Sunday’s final didn’t feature the SEC’s leading scorer, Scotty Pippen, Jr., the league’s likely Player of the Year, Oscar Tshiebwe, or the probable runner-up, JD Notae. None of the SEC’s top 9 scorers played in Sunday’s title game, and the Vols’ scoring leader, Kennedy Chandler, is 12th in the league in scoring. In terms of scoring average, UT has 2 double-digit players — Chandler, the freshman who is maturing in every game, and Santiago Vescovi, a junior who has to be the best Uruguayan player in the SEC. The Vols start a power forward who averages barely 4 points per game.

But what Tennessee did in 3 games in Tampa was refuse to allow opposing offenses a degree of comfort. They held Mississippi State to just under 40% shooting, Kentucky to just 34% shooting, and finished by holding a visibly tired Texas A&M squad to 31%. The Vols’ 3 opponents connected on a dozen 3-pointers. Total. The Vols hit 12 3-pointers on Sunday.

Tennessee isn’t flashy. The things the Vols do well tend to be effort-focused and the result of extensive attention from Barnes and his players. UT is at its best in steals (9th in the nation entering Sunday), offensive rebounding (11.9 per game is 39th in NCAA basketball), and opposing field goal shooting (opponents are at just 40.3% on the season coming into Sunday, 36th in the nation).

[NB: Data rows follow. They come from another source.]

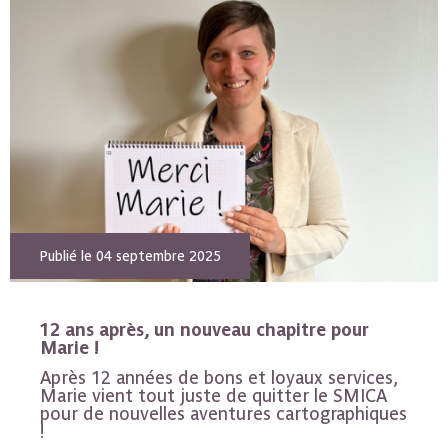
Publié le 04 septembre 2025
12 ans après, un nouveau chapitre pour
Marie !
Après 12 années de bons et loyaux services,
Marie vient tout juste de quitter le SMICA
pour de nouvelles aventures cartographiques
!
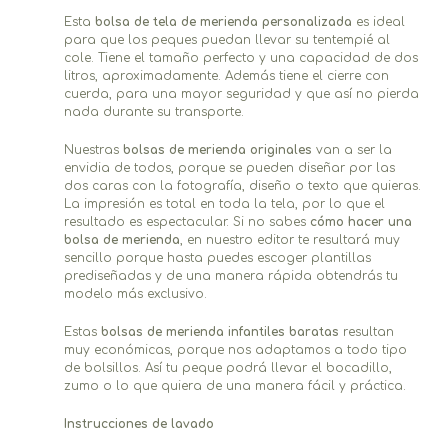
Esta
bolsa de tela de merienda personalizada
es ideal
para que los peques puedan llevar su tentempié al
cole. Tiene el tamaño perfecto y una capacidad de dos
litros, aproximadamente. Además tiene el cierre con
cuerda, para una mayor seguridad y que así no pierda
nada durante su transporte.
Nuestras
bolsas de merienda originales
van a ser la
envidia de todos, porque se pueden diseñar por las
dos caras con la fotografía, diseño o texto que quieras.
La impresión es total en toda la tela, por lo que el
resultado es espectacular. Si no sabes
cómo hacer una
bolsa de merienda
, en nuestro editor te resultará muy
sencillo porque hasta puedes escoger plantillas
prediseñadas y de una manera rápida obtendrás tu
modelo más exclusivo.
Estas
bolsas de merienda infantiles baratas
resultan
muy económicas, porque nos adaptamos a todo tipo
de bolsillos. Así tu peque podrá llevar el bocadillo,
zumo o lo que quiera de una manera fácil y práctica.
Instrucciones de lavado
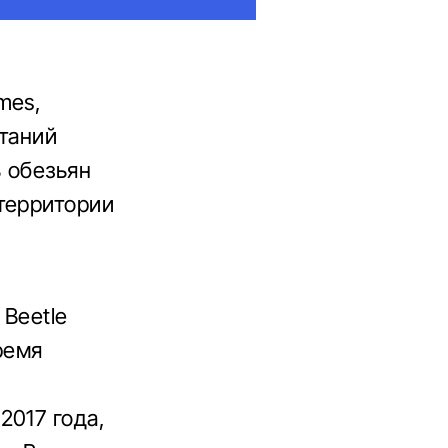
mes,
ытаний
ь обезьян
территории
Beetle
ремя
2017 года,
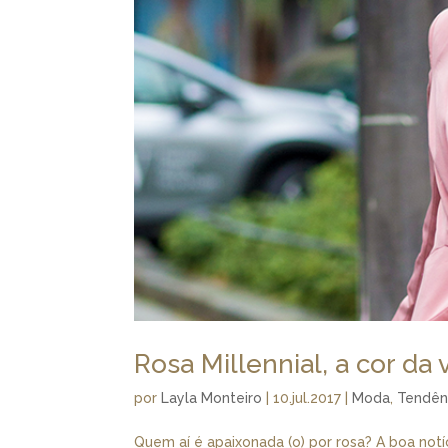
Rosa Millennial, a cor da 
por
Layla Monteiro
|
10.jul.2017
|
Moda
,
Tendên
Quem aí é apaixonada (o) por rosa? A boa no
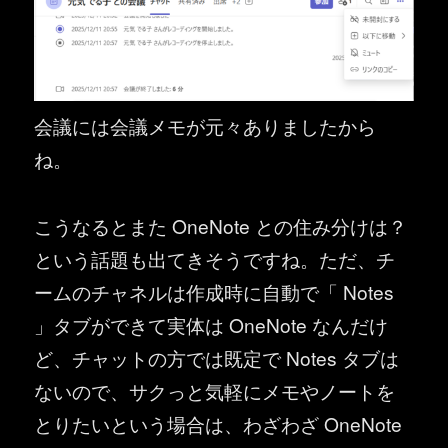
会議には会議メモが元々ありましたから
ね。
こうなるとまた OneNote との住み分けは？
という話題も出てきそうですね。ただ、チ
ームのチャネルは作成時に自動で「 Notes
」タブができて実体は OneNote なんだけ
ど、チャットの方では既定で Notes タブは
ないので、サクっと気軽にメモやノートを
とりたいという場合は、わざわざ OneNote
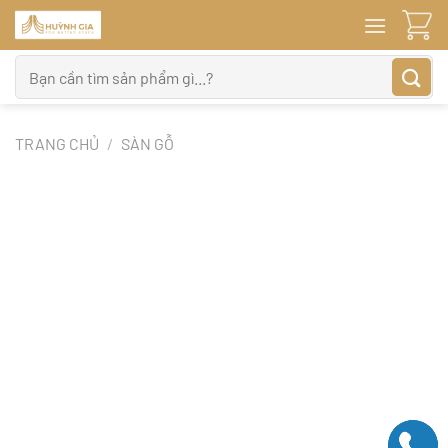
Bỏ
qua
nội
Tìm
dung
kiếm:
TRANG CHỦ
/
SÀN GỖ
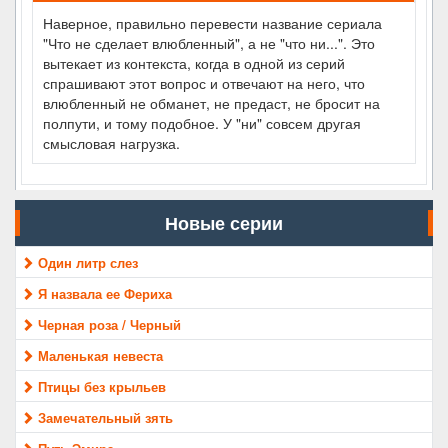
Наверное, правильно перевести название сериала
"Что не сделает влюбленный", а не "что ни...". Это
вытекает из контекста, когда в одной из серий
спрашивают этот вопрос и отвечают на него, что
влюбленный не обманет, не предаст, не бросит на
полпути, и тому подобное. У "ни" совсем другая
смысловая нагрузка.
Новые серии
Один литр слез
Я назвала ее Фериха
Черная роза / Черный
Маленькая невеста
Птицы без крыльев
Замечательный зять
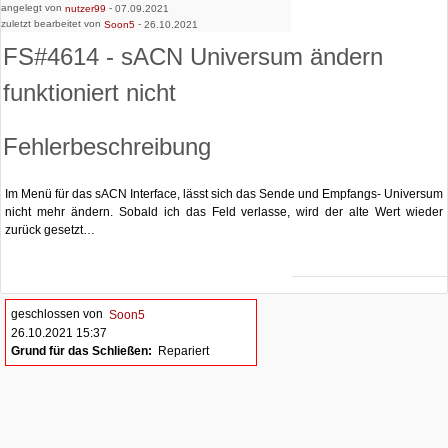
angelegt von
-
nutzer99
07.09.2021
zuletzt bearbeitet von
-
Soon5
26.10.2021
FS#4614 - sACN Universum ändern
funktioniert nicht
Fehlerbeschreibung
Im Menü für das sACN Interface, lässt sich das Sende und Empfangs- Universum
nicht mehr ändern. Sobald ich das Feld verlasse, wird der alte Wert wieder
zurück gesetzt…
geschlossen von
Soon5
26.10.2021 15:37
Grund für das Schließen:
Repariert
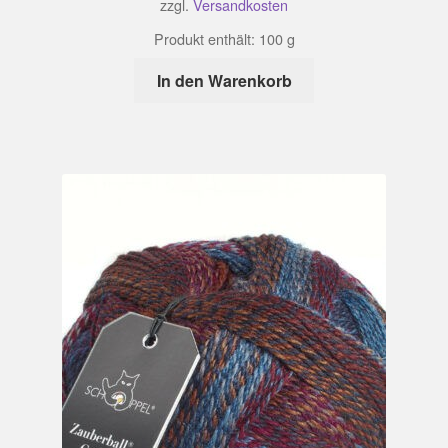
zzgl.
Versandkosten
Produkt enthält: 100
g
In den Warenkorb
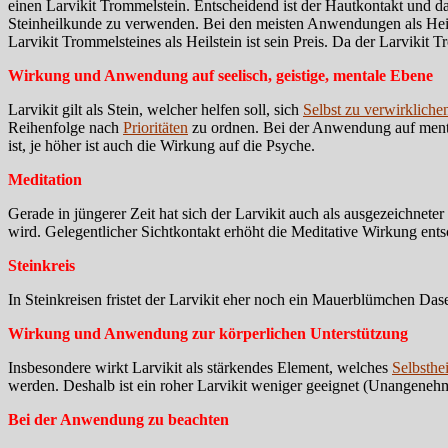
einen Larvikit Trommelstein. Entscheidend ist der Hautkontakt und da
Steinheilkunde zu verwenden. Bei den meisten Anwendungen als Heilst
Larvikit Trommelsteines als Heilstein ist sein Preis. Da der Larvikit 
Wirkung und Anwendung auf seelisch, geistige, mentale Ebene
Larvikit gilt als Stein, welcher helfen soll, sich
Selbst zu verwirkliche
Reihenfolge nach
Prioritäten
zu ordnen. Bei der Anwendung auf mentale
ist, je höher ist auch die Wirkung auf die Psyche.
Meditation
Gerade in jüngerer Zeit hat sich der Larvikit auch als ausgezeichnete
wird. Gelegentlicher Sichtkontakt erhöht die Meditative Wirkung ent
Steinkreis
In Steinkreisen fristet der Larvikit eher noch ein Mauerblümchen Dase
Wirkung und Anwendung zur körperlichen Unterstützung
Insbesondere wirkt Larvikit als stärkendes Element, welches
Selbsthe
werden. Deshalb ist ein roher Larvikit weniger geeignet (Unangene
Bei der Anwendung zu beachten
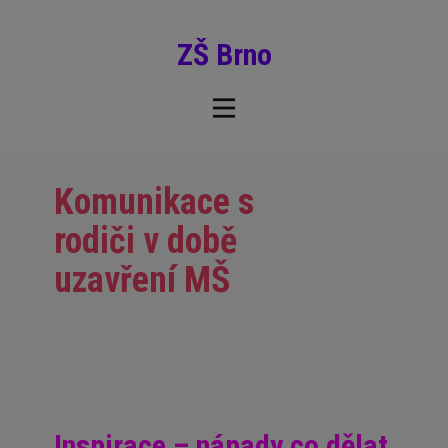
ZŠ Brno
Komunikace s
rodiči v době
uzavření MŠ
Inspirace – nápady co dělat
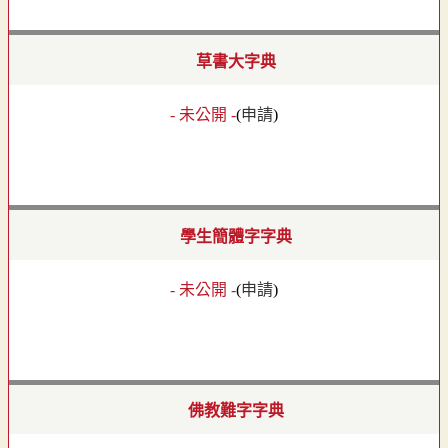
草書大字典
- 未公開 -
(
申請
)
學生簡體字字典
- 未公開 -
(
申請
)
佛教難字字典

Tennessee has had its fair share of memorable players and memorable teams since 1979. Allan Houston, Chris Lofton, Wayne Chism, Tony Harris, Grant Williams, and so many others filled all-SEC rosters, and scoring lists, and sometimes NBA rosters. But no UT team has done a better job — probably since giving up 107 points to Kentucky in Lexington on Jan. 15 — of buckling down, playing solid defense, and giving up individual stardom for a collective identity. It’s now an identity as champions.

For A&M, surely the NCAA bubble does not bust here? If anything, the Aggies’ poor Sunday performance illustrates the virtual impossibility of playing 4 strong games in 96 hours. The Aggies had 3 of those performances and even trimmed UT’s early lead to 5 early in the second half. But if consecutive wins of Florida, Auburn and Arkansas didn’t establish the Aggies as an NCAA Tournament team, then the metric of what constitutes such a team is broken. It’s that simple.

But in the immediate aftermath of Sunday’s final, the talk isn’t on the Aggies. It’s on Barnes, who finished a run in his 7th year as a Vol, winning a trophy that UT last won shortly after the 67-year-old Barnes finished his playing days at Lenoir-Rhyne. It’s on a UT team that won the SEC Tournament without a single 20-point scoring performance from a Vol player in the Tournament. It’s on Kennedy Chandler, who has learned volumes on the team game in the past 2 months, on Josh Fulkerson, who completed 6 years of SEC basketball as a conference champion, on non-superstar recruits like Vescovi and Zakai Zeigler, who pulled the Vols through in Tampa against more highly-regarded opponents. It’s Tennessee’s time. If nobody is a superstar, maybe everybody is a superstar.